Much of the Left has been slow to understand what was going on within Syriza itself. The party is a rather diffuse or hybrid coalition of right, left and centre social democrats and some committed socialists. Alex Tsipras belongs to a Euro Communist faction called Synaspismos of some 16,000 members that supported the Maastricht process from the outset. His own party faction has been closely linked to the teaching profession and this bourgeois layer that had been steadily losing control over the party machine, due to a growing number of workers joining the party due to the efforts of the Left Platform. Syriza has not until lately attracted support from the unions and class-conscious workers. The Left Platform got 25 percent of the slate at the inaugural National Conference in November 2012, and this has now reached 40 percent. 

The primary leadership decisions are no longer being put to vote at the central committee level to avoid clashes with the left.  Stathis Kouvelakis says in his interview that one of the aims of the party leadership has been ‘to marginalize the left tendencies within Syriza’ by turning outward to non-party members. The departure of the finance minister Yanis Varoufakis was another indicator of the direction of travel. He is not a socialist of any persuasion; his wife in fact is a bona fide Euro millionaire. Yet he was at least prepared to contemplate a break with the Maastricht Euro, and to ease up on the austerity programme being imposed on the Greek people. His threat may have only been a bluff, but it was recent press interviews indicating such a different course for Greece that led to him being pressed out of his lead negotiator position. It should be said that other prominent non-Greek economists like Paul Krugman have supported a break with the Maastricht criteria for the Euro and for Greece.

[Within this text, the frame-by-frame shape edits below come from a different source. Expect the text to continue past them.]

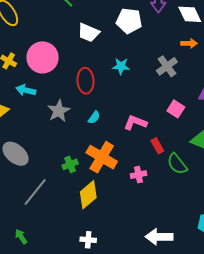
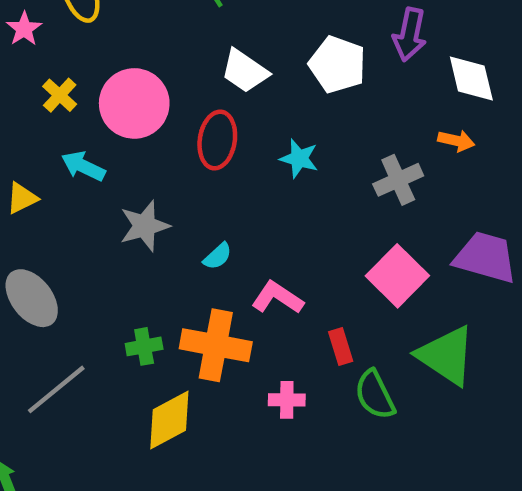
red ellipse: (86, 81) -> (217, 140), moved
pink square: (176, 109) -> (397, 276), size x1.5
pink L-shape: (135, 123) -> (277, 298), moved
orange cross: (102, 157) -> (216, 345), turned -32

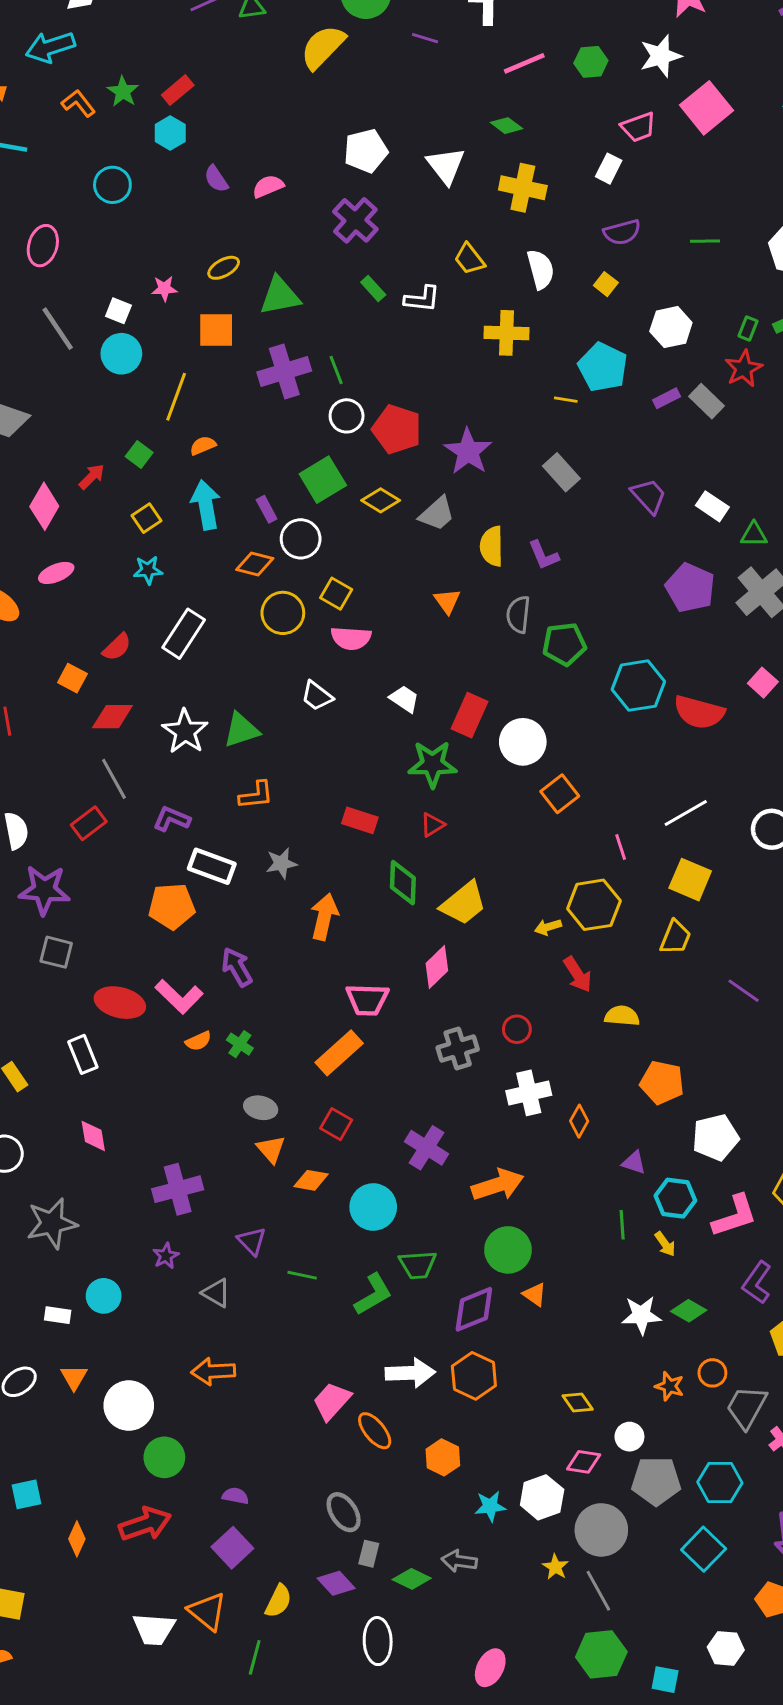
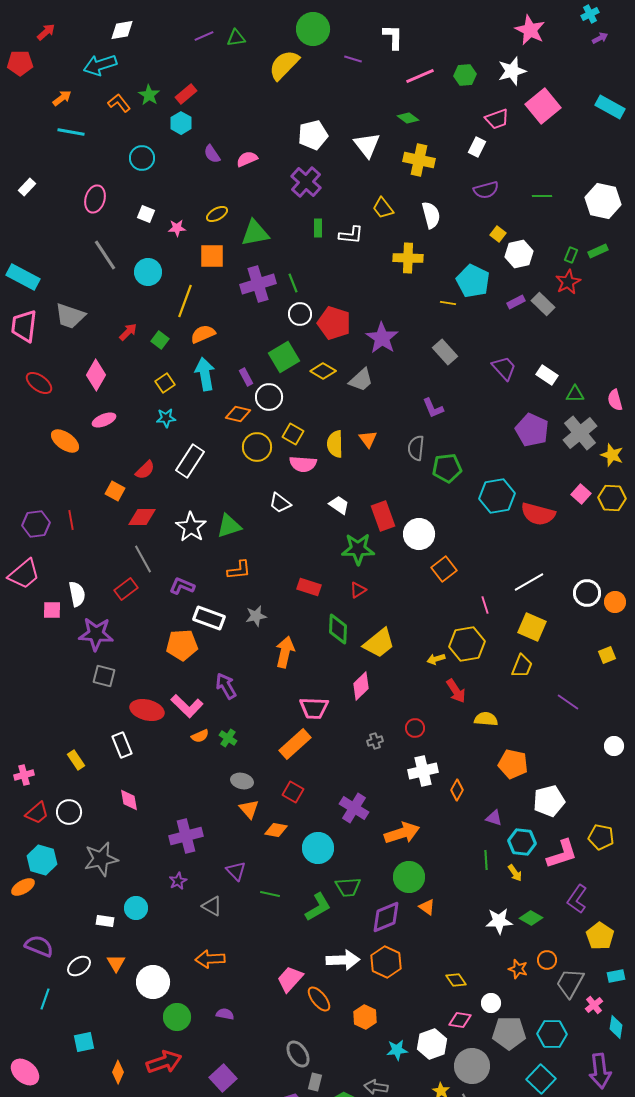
yellow square: (606, 284) -> (498, 234), moved
green rectangle: (373, 289) -> (318, 228), turned 42
white square: (118, 311) -> (146, 214), moved
orange semicircle: (203, 446) -> (203, 334), size x1.4
red arrow: (92, 477) -> (128, 332), moved
yellow semicircle: (492, 546) -> (335, 444), moved
red rectangle: (469, 715) -> (383, 516), turned -44
gray cross: (458, 1048) -> (375, 741), size x0.6
purple semicircle: (235, 1496) -> (225, 1014), moved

The first thing Tsipras did after the 61 percent No referendum was vote was to call together the leaders of the defeated political parties for a roundtable discussion on the way forward, the last thing he sought to do was put the what is to be done next question to the membership of his own political party. So there is evidence a plenty to suggest that Tspiras is being prepared to play a similar historic role to the one Ramsay MacDonald once played. He might think that this would at least be better than the creditors appointing their own Technical Government, but hopefully there will be enough people within the Syriza party to prevent it happening.

In an article just published in the Jacobin, Panagiotis Sotiris says that ‘Today the danger is that the very notion of the Left will become associated with betrayal and full endorsement of austerity. And this is a cost the entire Left will pay for…It is the moral obligation of all Syriza members of parliament to vote against the new measures if they want to somehow salvage the honour and dignity of the Left.’
The old bones of Clem Attlee are saying; “I can’t disagree”.